Thursday, November 18, 2021
"How State Reforms Have Mellowed Federal Enforcement of Marijuana Prohibition"
The title of this post is the title of this new essay that I had the pleasure of co-authoring with my colleague Alex Fraga. The forthcoming publication in now up on SSRN, and here is part of its abstract:
Modern state medical marijuana laws date back to 1996, when Californians approved the first statewide medical marijuana legalization law via ballot measure; Colorado and Washington voters passed the first ballot initiatives legalizing marijuana for adult use in 2012. By summer 2021, a total of 36 states and 4 U.S. territories had legalized the medical use of marijuana and 18 states, two territories and the District of Columbia had legalized adult use of marijuana.
Over this quarter century of state reforms, blanket federal marijuana prohibition has remained the law of the land. Indeed, though federal marijuana policies have long been criticized, federal prohibition has now been in place and unchanged for the last half century. But while federal marijuana law has remained static amidst state-level reforms, federal marijuana prohibition enforcement has actually changed dramatically. In fact, data from the U.S. Sentencing Commission (USSC) reveals quite remarkable changes in federal enforcement patterns since certain states began fully legalizing marijuana in 2012.
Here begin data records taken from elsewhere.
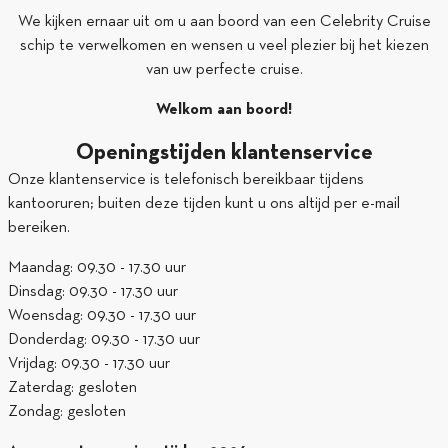
We kijken ernaar uit om u aan boord van een Celebrity Cruise
schip te verwelkomen en wensen u veel plezier bij het kiezen
van uw perfecte cruise.
Welkom aan boord!
Openingstijden klantenservice
Onze klantenservice is telefonisch bereikbaar tijdens
kantooruren; buiten deze tijden kunt u ons altijd per e-mail
bereiken.
Maandag: 09.30 - 17.30 uur
Dinsdag: 09.30 - 17.30 uur
Woensdag: 09.30 - 17.30 uur
Donderdag: 09.30 - 17.30 uur
Vrijdag: 09.30 - 17.30 uur
Zaterdag: gesloten
Zondag: gesloten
This essay seeks to document and examine critically the remarkable decline in the number of federal marijuana sentences imposed over the last decade. While noting that federal sentences imposed for marijuana offenses are down 83% from 2012 to 2020, this essay will also explore how the racial composition of persons sentenced in federal court and has evolved as the caseload has declined.... The data suggest that whites are benefiting relatively more from fewer federal prosecutions.
Reports from the Drug Enforcement Administration indicate that marijuana seizures at the southern US border have dwindled as states have legalized adult use and medicinal use of marijuana, and the reduced trafficking over the southern border likely largely explain the vastly reduced number of federal prosecutions of marijuana offenses. Nonetheless, though still shrinking in relative size, there were still more than one thousand people (and mostly people of color) sentenced in federal court for marijuana trafficking in fiscal year 2020 and over 100 million dollars was committed to the incarceration of these defendants for activities not dissimilar from corporate activity in states in which marijuana has been legalized for various purposes.